Elon Musk made a surprise appearance on Sunday at SXSW. He sat with Westworld co-creator Jonathan Nolan at the Austin City Limits Moody Theater and answered questions from the audience ranging from his current projects with SpaceX and Tesla, his thoughts on the future, colonizing Mars and energy efficiency.

At the start of the panel, Nolan asked a question from an audience member on how the public can help with getting to Mars.

“In the short term, Mars is really about getting the spaceship built. We’re making good progress on the ship and the booster, code named BFR,” he said. “I think the biggest thing right now, is just general support and encouragement. Once we build it, we’ll have a point of proof—something that other countries and companies can then go and do.”

Musk said once the spaceship has been built and there was a means of getting cargo and people to and from Mars, as well as to and from the moon and other places in the solar system, that is where he felt there would be a tremendous amount of entrepreneurial resources that would be needed.

“You have to build out the entire base of industry,” he said. “Everything that allows human civilization to exist. For the early people that go to Mars, it’ll be far more dangerous.”

He said the early people would be drawn in by the excitement to journey to the frontier and to explore, which would exceed the danger. The early Mars settlers that do go would also need basic fundamental infrastructure to survive, such as a base to create propellant, a power station and blast domes to grow crops. After that is in place, Mars would see an explosion of entrepreneurial opportunities, because the planet would need things from Iron foundries to pizza joints.

Nolan asked Musk what the timeline would be for all of this to built on Mars.

“I’m feeling pretty optimistic about the timeline,” he said. “Although, people have told me before that my timelines, historically, have been optimistic. But I can tell you what I know, currently, is the case, is that we are building the first Mars interplanetary ship, and I think we’ll be able to do short flights probably in the first half of next year.”

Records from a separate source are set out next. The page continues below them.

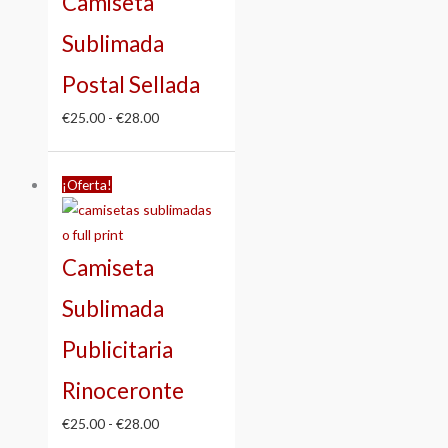
Camiseta
€28.00
Sublimada
Postal Sellada
€
25.00
-
€
28.00
Rango
¡Oferta!
de
precios:
desde
Camiseta
€25.00
hasta
Sublimada
€28.00
Publicitaria
Rinoceronte
€
25.00
-
€
28.00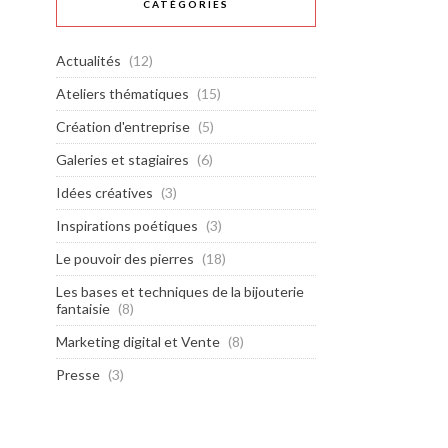
CATÉGORIES
Actualités
(12)
Ateliers thématiques
(15)
Création d'entreprise
(5)
Galeries et stagiaires
(6)
Idées créatives
(3)
Inspirations poétiques
(3)
Le pouvoir des pierres
(18)
Les bases et techniques de la bijouterie
fantaisie
(8)
Marketing digital et Vente
(8)
Presse
(3)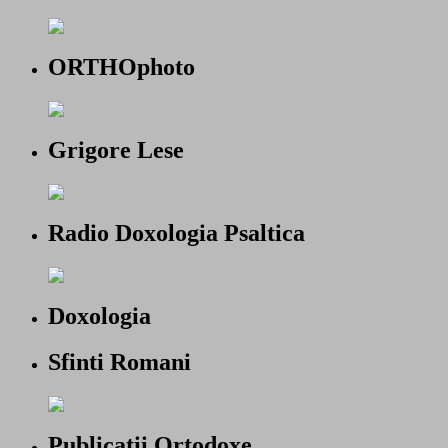
ORTHOphoto
Grigore Lese
Radio Doxologia Psaltica
Doxologia
Sfinti Romani
Publicatii Ortodoxe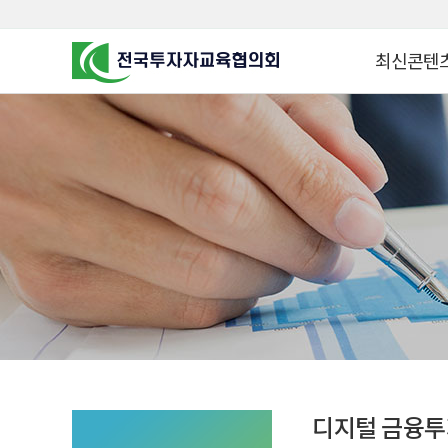
최신콘텐
알고 투자하면
찾아가는 군장
꿈이 커집니다
찾아가는 연금
금융투자 HO
KOREA COUNCIL FOR
INVESTOR EDUCATION
군장병 금융투
MZ 머니 헌터
자립준비청년을 
투자&세테크 
1:1 자산관리
디지털 금융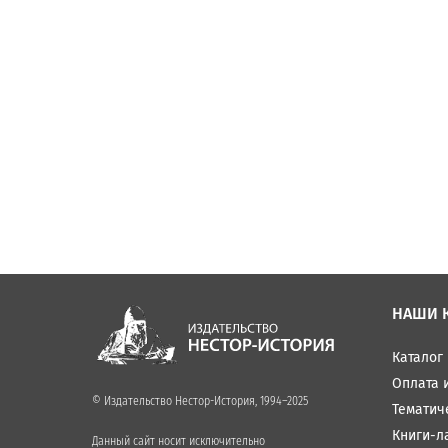
НАШИ 
Каталог
Оплата 
© Издательство Нестор-История, 1994–2025
Тематич
Книги-л
Данный сайт носит исключительно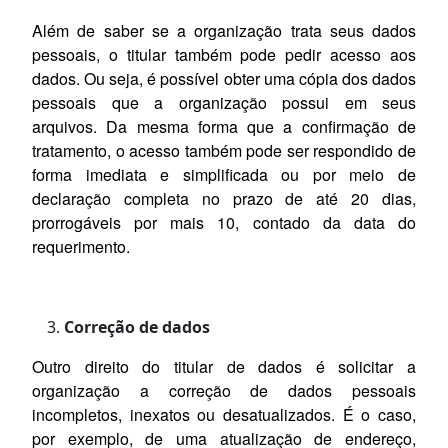
Além de saber se a organização trata seus dados
pessoais, o titular também pode pedir acesso aos
dados. Ou seja, é possível obter uma cópia dos dados
pessoais que a organização possui em seus
arquivos. Da mesma forma que a confirmação de
tratamento, o acesso também pode ser respondido de
forma imediata e simplificada ou por meio de
declaração completa no prazo de até 20 dias,
prorrogáveis por mais 10, contado da data do
requerimento.
Correção de dados
Outro direito do titular de dados é solicitar a
organização a correção de dados pessoais
incompletos, inexatos ou desatualizados. É o caso,
por exemplo, de uma atualização de endereço,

The journey to Mars is currently being led by Musk’s SpaceX company that specializes in aerospace manufacturing and space transport services. In February, SpaceX launched the Falcon Heavy, a partially reusable super heavy-lift launch vehicle, which carried a Tesla Roadster as a dummy payload.

Nolan said the question of what to use as the dummy payload was something he and Musk had discussed. They decided it needed to be something that inspired people.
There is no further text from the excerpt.